- **Stored entries**
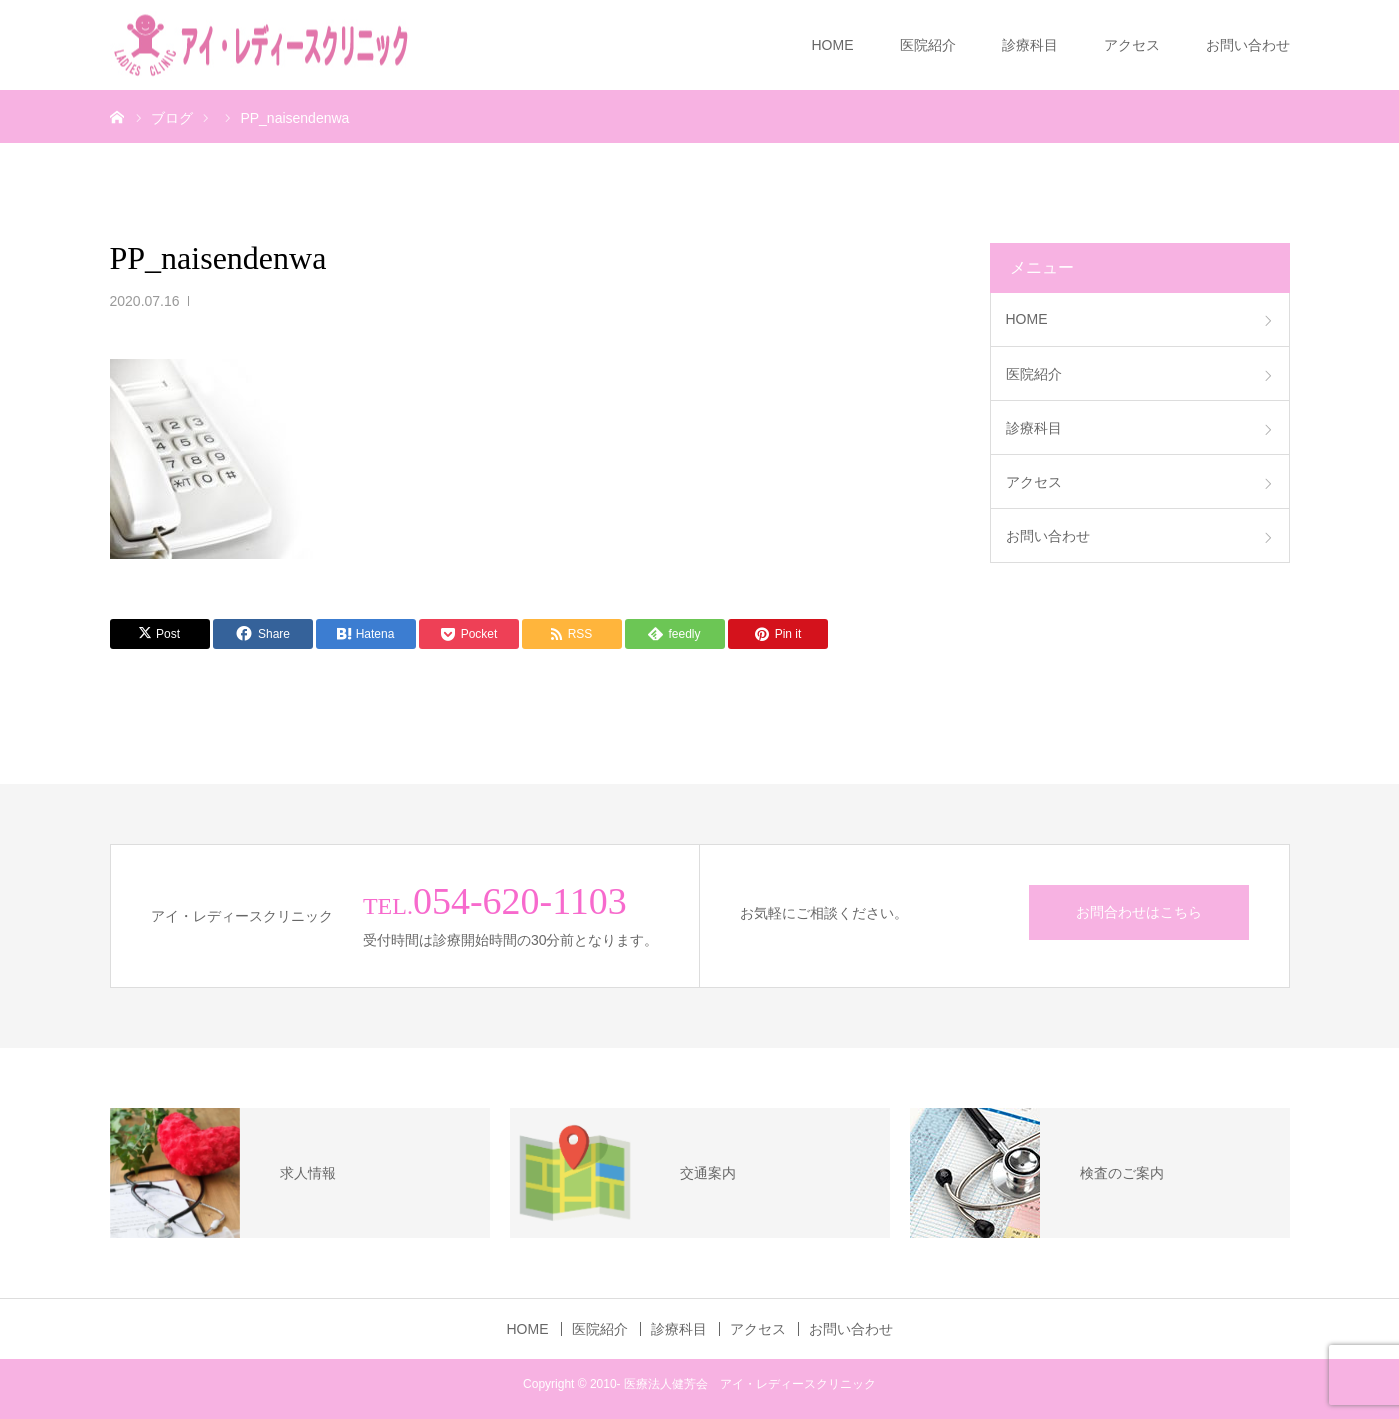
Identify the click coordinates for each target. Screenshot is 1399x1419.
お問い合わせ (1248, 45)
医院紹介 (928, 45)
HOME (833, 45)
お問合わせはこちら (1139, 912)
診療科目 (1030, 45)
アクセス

- **Task instructions**
Every line above should be copied exactly, apart from any pictures.

- **Answer to the exercise**
Identify the click coordinates for each target. Screenshot is 1399x1419.
お問い合わせ (1248, 45)
医院紹介 (928, 45)
HOME (833, 45)
お問合わせはこちら (1139, 912)
診療科目 (1030, 45)
アクセス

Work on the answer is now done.